The person responsible for this is known as the cantor, if you have ever
attended worship where a cantor has sung, you know that that simplicity and
beauty of it can bring a tear to your eyes, or at least to my eyes. Singing is an integral part of their worship
experience, just as it is to our worship experience. Singing is important. There is a reason why we begin and end
worship in song. Just as one of the
purposes of pilgrimages is to move us out of our ordinary life and our ordinary
time, to take us beyond ourselves and connect us to something deeper and more sacred. Songs can do the same, whether you can sing
or not or even if you can clap on time.
Music can move us out of kronos time, that is ordinary time
in which we pay attention to the clock, and into kairos time, that is sacred or
holy time. When you don’t know what to
say to God, sing, sing a song, sacred or secular, because they often contain
the words that we could never come up with ourselves. A few weeks ago I talked about using prayers
written by others if you don’t know what to say, and you can use hymns and
songs exactly the same way. One of the
books I use for my daily scripture and prayer also includes a hymn for each
day. Sometimes I sing it because I
either know the tune or can figure it out, and other times I just read it as my
prayer. To sing is to pray twice. Song is embedded in our souls, and when we
lose that we lose a connection to the divine, and we lose a part of our prayer
life.
Let me close with this story from John Thomas Oaks, who is a
musician:
It was chilly in Manhattan but warm inside the Starbucks
shop on 51st and Broadway. For a
musician it’s the most lucrative Starbucks location in the world, and
apparently, we were striking all the right chords that night. It was a fun, low-pressure gig. We mostly did pop songs, with a few original
tunes thrown in. During our rendition of
the classic, “If You Don’t Know Me By Now,” I noticed a lady sitting in one of
the lounge chairs across from me. She
was swaying to the beat and singing along.
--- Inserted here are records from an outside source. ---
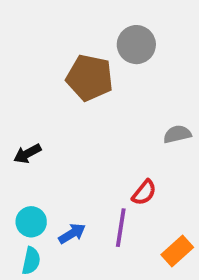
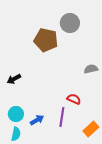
red semicircle: (144, 193) -> (74, 99), turned -104

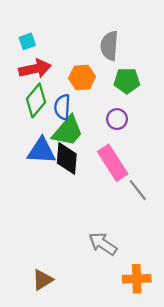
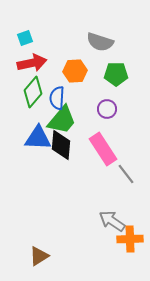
gray semicircle: (109, 46) -> (100, 42), turned -76
gray arrow: (103, 244) -> (112, 221), moved
orange cross: (137, 279) -> (130, 239), moved

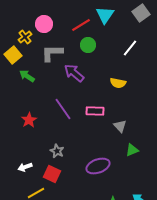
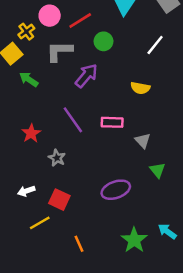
red line: (81, 25) -> (80, 20), moved
purple arrow: (74, 73) -> (86, 76), turned 90
green triangle: (132, 150) -> (157, 170), turned -48
gray star: (57, 151) -> (57, 158), moved

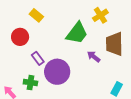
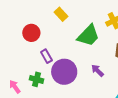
yellow rectangle: (36, 15) -> (61, 14), moved
purple arrow: (94, 57) -> (97, 71), moved

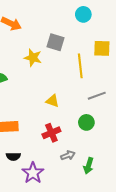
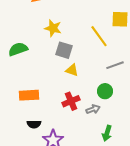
gray square: (56, 42) -> (64, 50), moved
yellow line: (80, 66) -> (99, 36), turned -30
gray arrow: (68, 155) -> (93, 109), moved

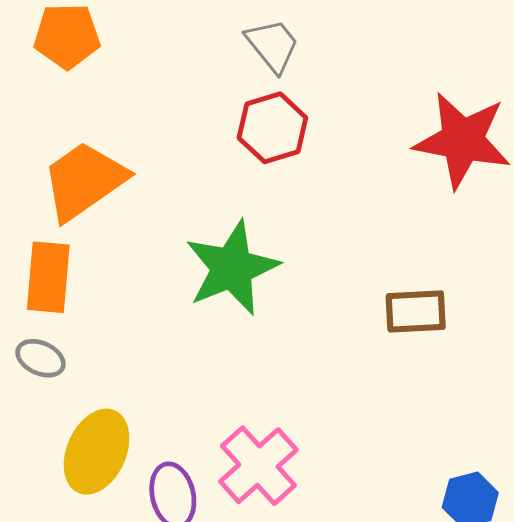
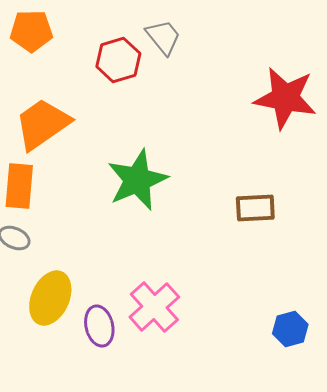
red hexagon: (272, 128) -> (118, 60), moved

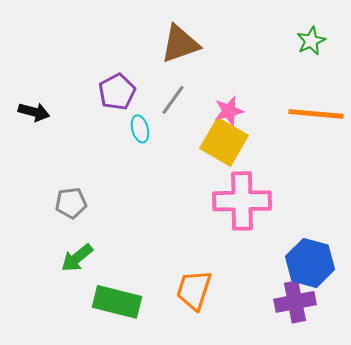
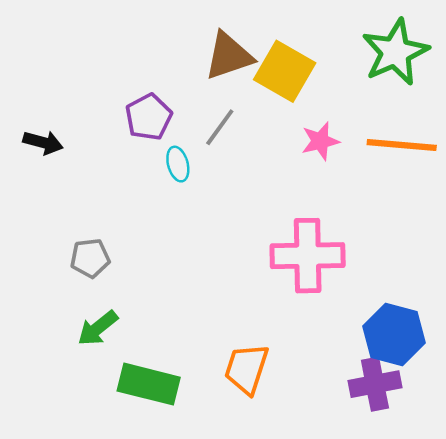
green star: (311, 41) -> (395, 52), size x1.8
pink star: (229, 111) -> (320, 141), moved
yellow square: (224, 142) -> (285, 71), moved

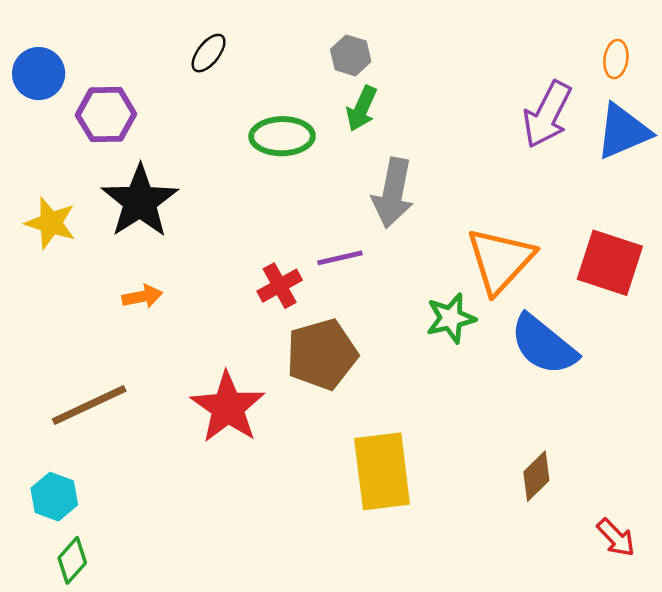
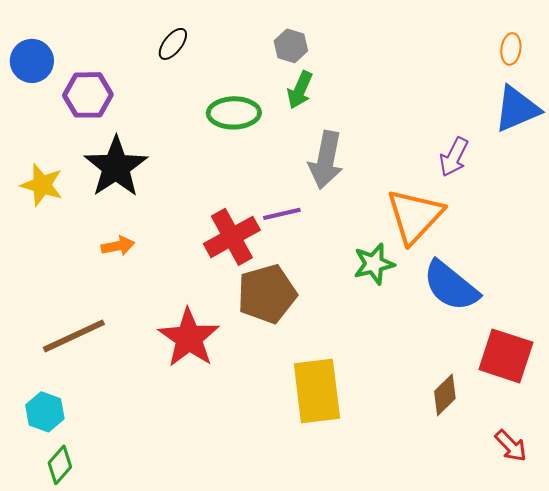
purple arrow: (547, 115) -> (454, 157), moved, size x0.7
red square: (610, 263) -> (506, 356), moved
red cross: (280, 286) -> (232, 237), size x1.5

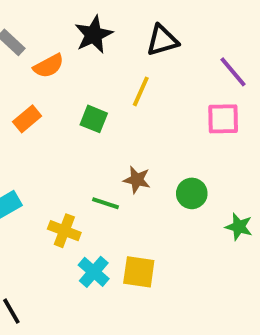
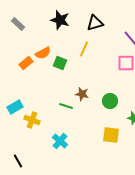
black star: (94, 35) -> (60, 20), turned -30
orange semicircle: (49, 66) -> (43, 53), moved
yellow cross: (64, 231) -> (32, 120), moved
yellow square: (139, 272) -> (111, 135), moved

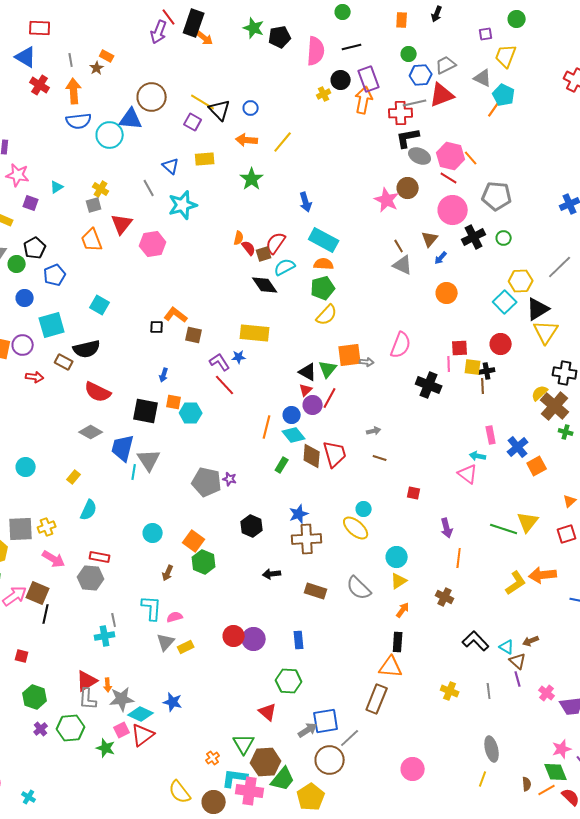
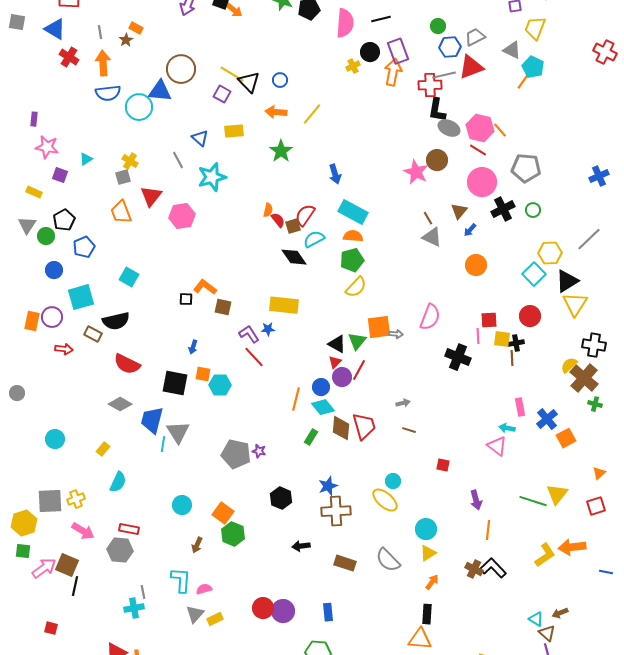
black L-shape: (408, 138) -> (437, 110), turned -70
black L-shape: (476, 641) -> (493, 568), moved

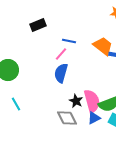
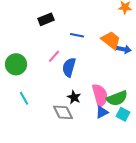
pink line: (61, 54) -> (54, 56), moved
black star: (76, 101) -> (74, 97), moved
gray diamond: (67, 118) -> (63, 112), moved

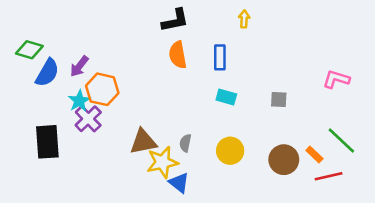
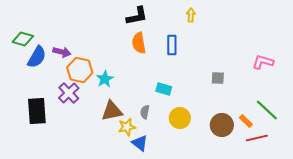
purple arrow: (79, 66) -> (62, 52), turned -114
cyan rectangle: (226, 97) -> (164, 89), moved
cyan star: (79, 101) -> (105, 79), moved
yellow star: (162, 162) -> (127, 127), size x0.7

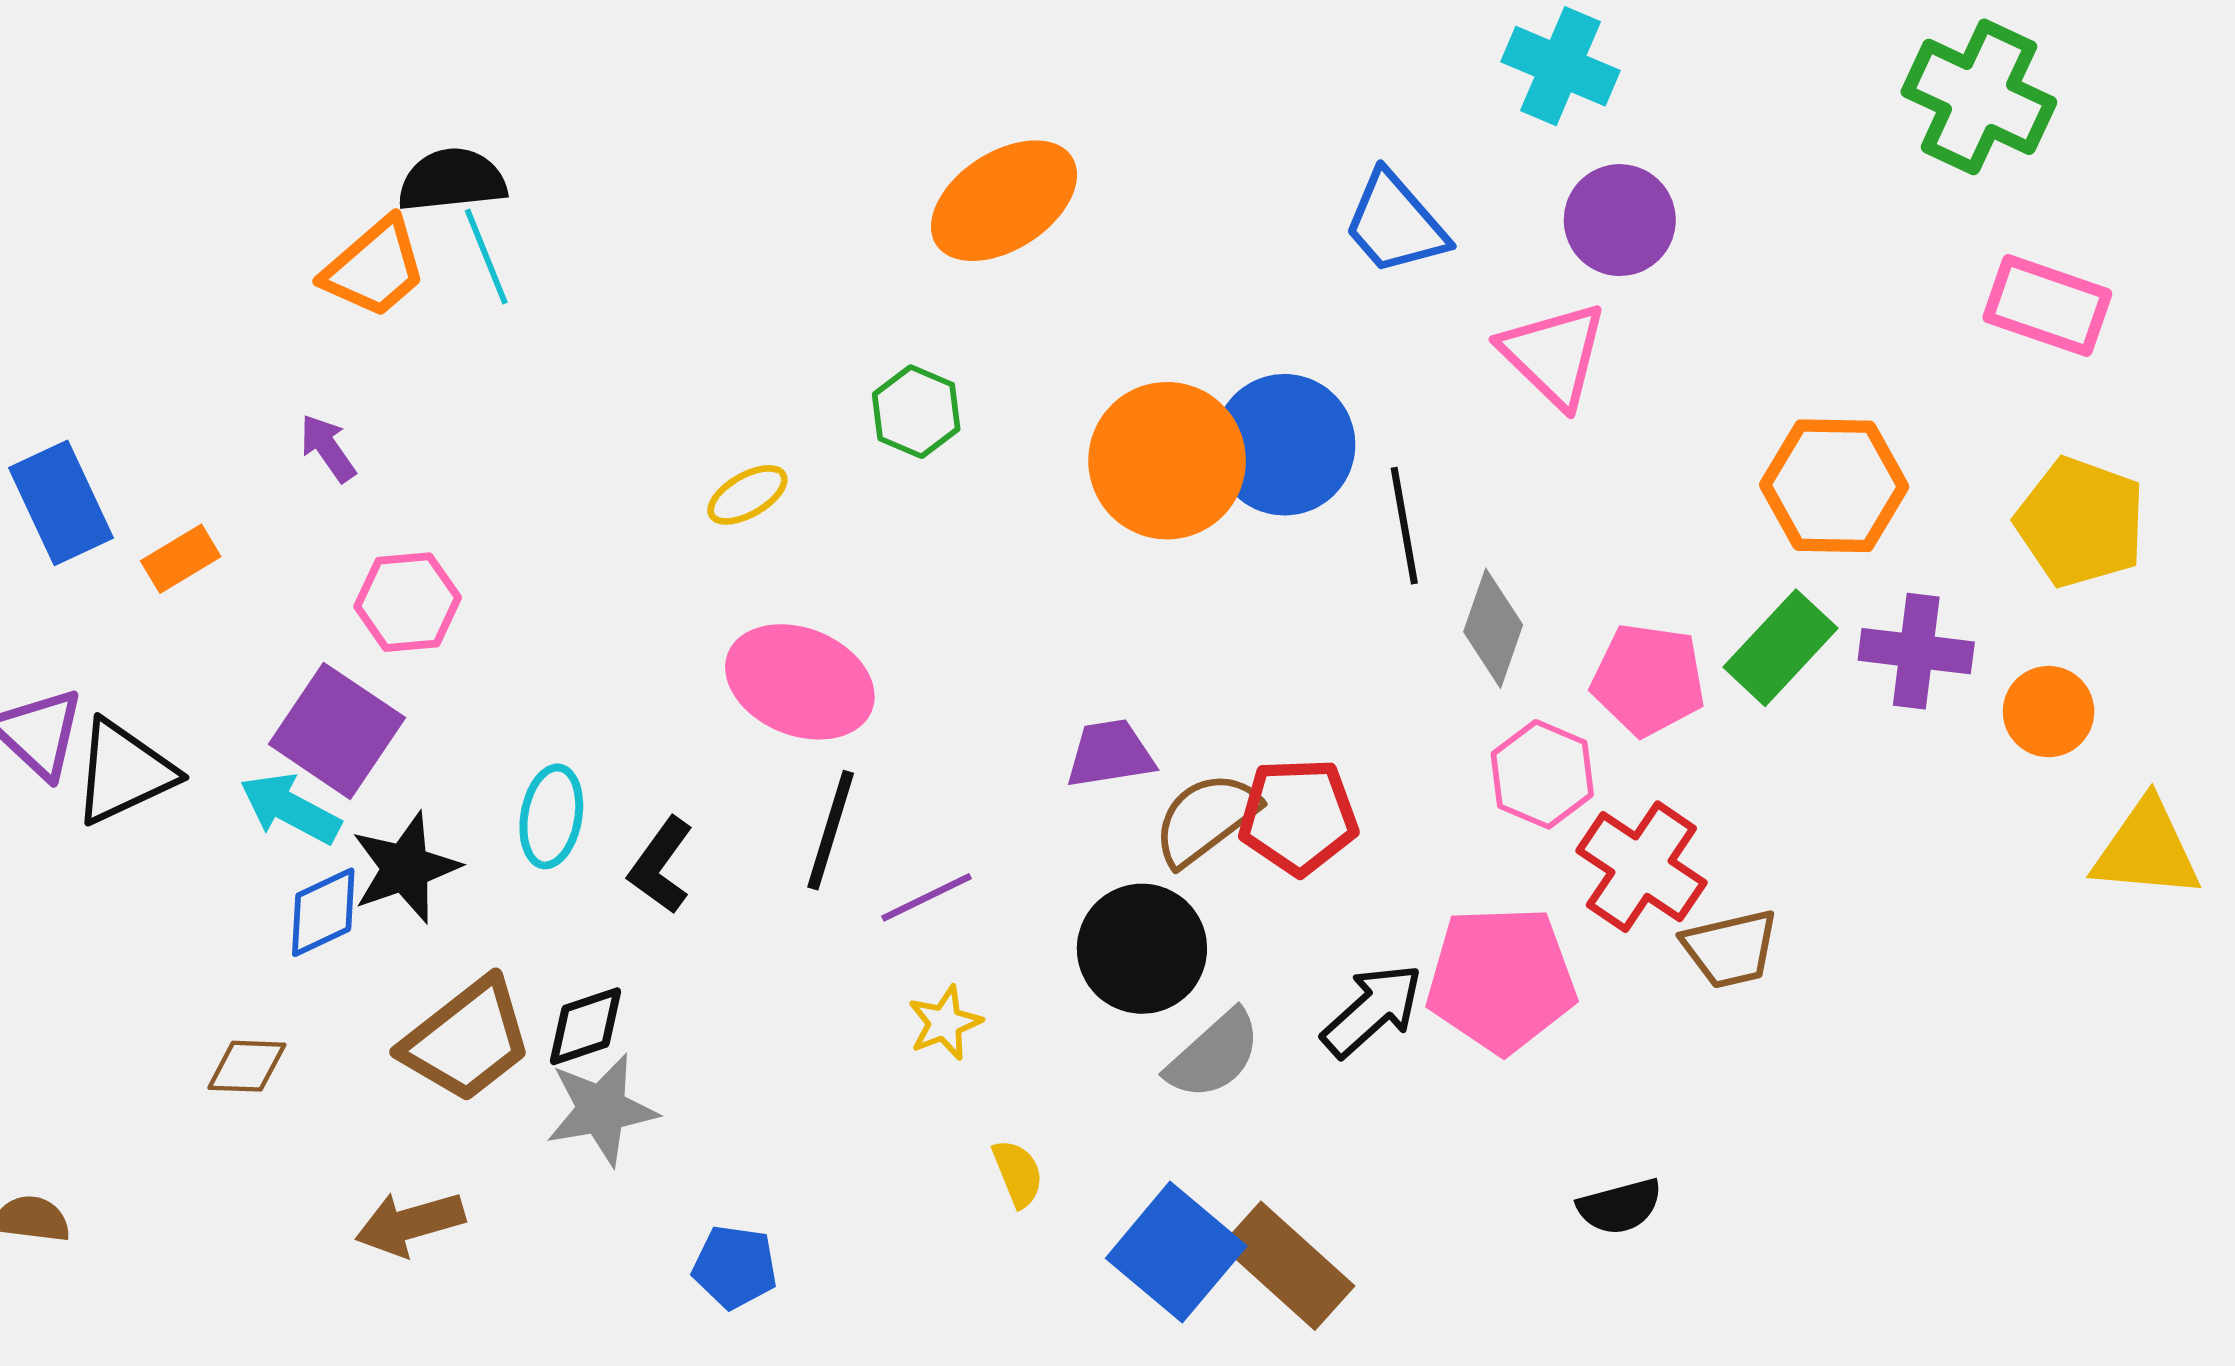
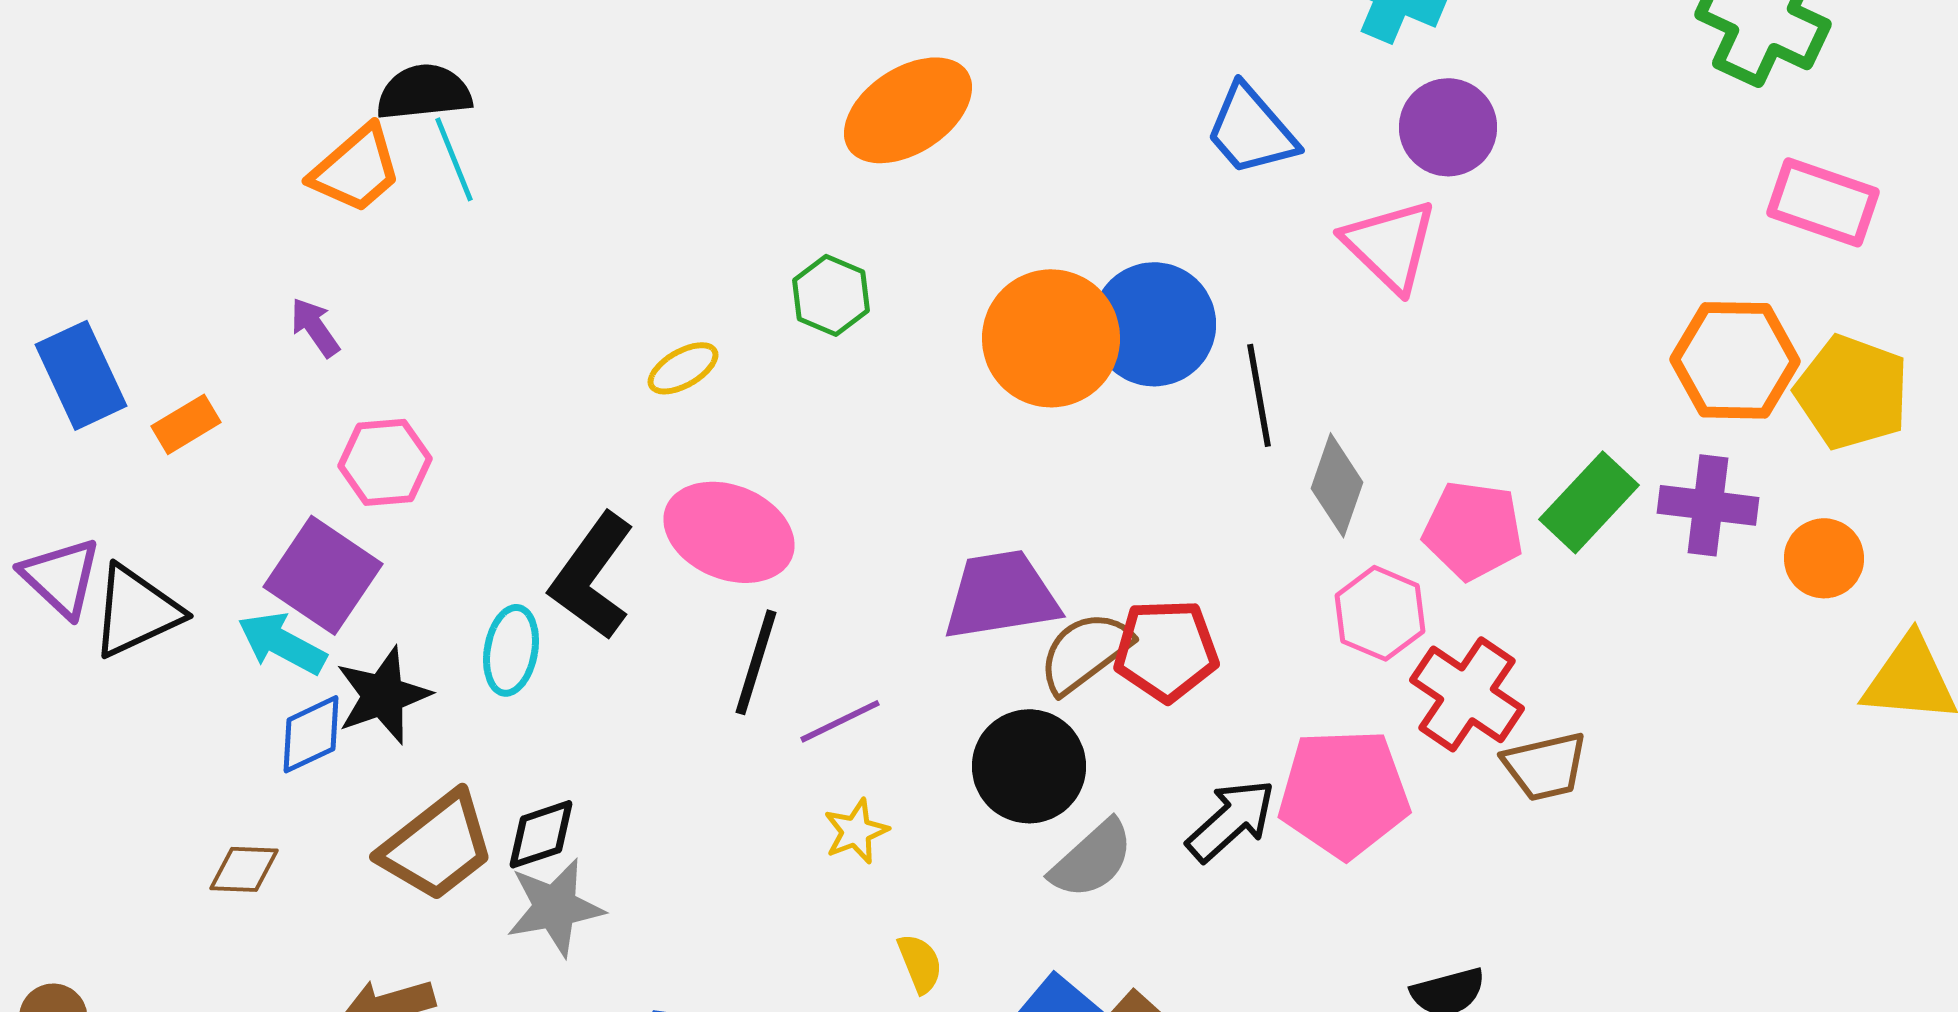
orange hexagon: (1834, 486) -> (1735, 360), moved
purple trapezoid: (1110, 754) -> (1001, 595), size x1.5
black L-shape: (661, 865) -> (592, 576), moved, size x1.5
After the song was over, she approached and said. “I apologize for singing along on that
song. Did it bother you?” “No,” he said, “we love it when the audience
joins in. would you like to sing up
front on the next selection?”
To my delight, he said, she accepted my invitation. “You choose. What are you in the mood to
sing?” “Well,” she said, “do you know
any hymns?” This woman didn’t know who
she was dealing with. I cut my teeth on
hymns. He gave her a knowing look and
said, “Name one.” “Oh, I don’t
know. There are so many good ones. You pick one.” “Okay,” he replied, “how about “His Eye is on
the Sparrow”?”
She was silent, her eyes averted. Then she fixed her eyes on his and said
“Yeah. Let’s do that one.” She slowly nodded her head, put down her
purse, straightened her jacket and faced the center of the shop. With his two-bar set-up, she began to
sing. The audience of coffee drinkers
was transfixed. Even the gurgling noises
of the cappuccino machines ceased as the employees stopped what they were doing
to listen. The song rose to its happy
conclusion: “I sing because I’m happy; I sing because I’m free. For his eye is on the sparrow, and I know he
watches me.”
When the last note was sung, he says, the applause crescendo
to a deafening roar that would have rivaled a sold-out crowd at Carnegie
Hall. Embarrassed the woman tried to
shout over the din, “Oh, y’all go back to your coffee! I didn’t come to give a concert! I just came to get something to drink, just
like you!” But the ovation continued. He embraced her and said “You, my dear, have
made my whole year!”
“Well it’s funny you
picked that particular hymn,” she said.
“Why is that?”
“Well,” she
hesitated, “that was my daughter’s favorite song.”
“Really!” he
exclaimed.
“Yes,” she said, and then
grabbed my hands. By this time the
applause had subsided and it was business as usual. “she was 16.
She died of a brain tumor.”
He said the first thing that found its way through his
stunned silence, “Are you going to be okay?”
She smiled through tear-filled eyes and squeezed his
hands. “I’m gonna be okay. I’ve just got to keep trusting the Lord and
singing his songs, and everything’s gonna be just fine.”
In today’s song from the psalms, we have joy and we have
sorrow, we have laughter and we have tears, we have sowing and we have
reaping. We have, in effect, the sum of
our lives. Music is important and when
we leave it to others to do, we are missing a part of ourselves, and when we no
longer sing, we are missing our prayers to God.
It doesn’t matter whether you can carry a tune or not, it doesn’t matter
if you will ever be asked to sing a solo or not, it doesn’t matter if anyone
can stand to hear you sing, because God loves to hear it. Song is embedded in our souls. Most people know John 3:16, which says for
god so loved the world that he sent his only son that whoever should believe in
him should not die, but have eternal life.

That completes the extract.